Goodwin Insights February 18, 2021

Pension Schemes Act 2021: The Impact of New Criminal Liability on Restructuring and Corporate Transactions

The Pension Schemes Act 2021

The Pension Schemes Bill 2019-20 (“the Bill”) was first published on 16 October 2019. Following the dissolution of the 2017-2019 Parliament at the end of the 2019 session, the Bill was reintroduced into the House of Lords on 7 January 2020. After a delay due to a lack of parliamentary time the Bill completed its journey through Parliament and received Royal Assent on 11 February 2021.

The Pension Schemes Act 2021 (“the Act”) amends the provisions of the Pensions Act 2004 in order to introduce new liabilities in connection with deficient defined benefit pension schemes.

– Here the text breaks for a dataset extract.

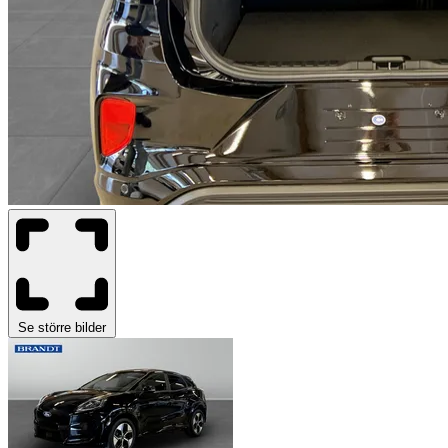
Se större bilder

These changes arose as a result of the joint investigation carried out by the Work and Pensions Committee and the Business, Innovation and Skills Committee into the collapse of BHS with a pension scheme deficit of £570 million in 2016 and the more recent failure of Carillion with a pension deficit of £900 million.

Defined benefit pension schemes are not as prevalent as they once were but they currently are estimated to account for £1.5 trillion of assets and 10.5 million scheme members. In total there are estimated to be 5,500 pension schemes within the scope of the Act.

New Criminal Offences

The Act creates three new criminal offences, being:

  • A fine and/or a prison sentence of up to 7 years where an individual is found to have engaged in an act or in a course of conduct that detrimentally affects, in a material way, the likelihood of accrued scheme benefits being received, provided they knew or ought to have known that the act or course of conduct would have that effect, and they did not have a reasonable excuse for engaging in such conduct;
  • A fine and/or a prison sentence of up to 7 years where an individual is found to have committed an act or engaged in a course of conduct that prevents the recovery of an employer debt in whole or part; prevents such a debt becoming due; compromises or otherwise settles such a debt; or reduces the amount of such a debt; and
  • A fine for failure to comply with an order from the Pensions Regulator to contribute to a scheme (a contribution notice).

The first two offences above apply to any person. The third offence applies only to the party to whom a contribution notice was issued. At present, there is no clarity as to how “reasonable excuse” will be interpreted.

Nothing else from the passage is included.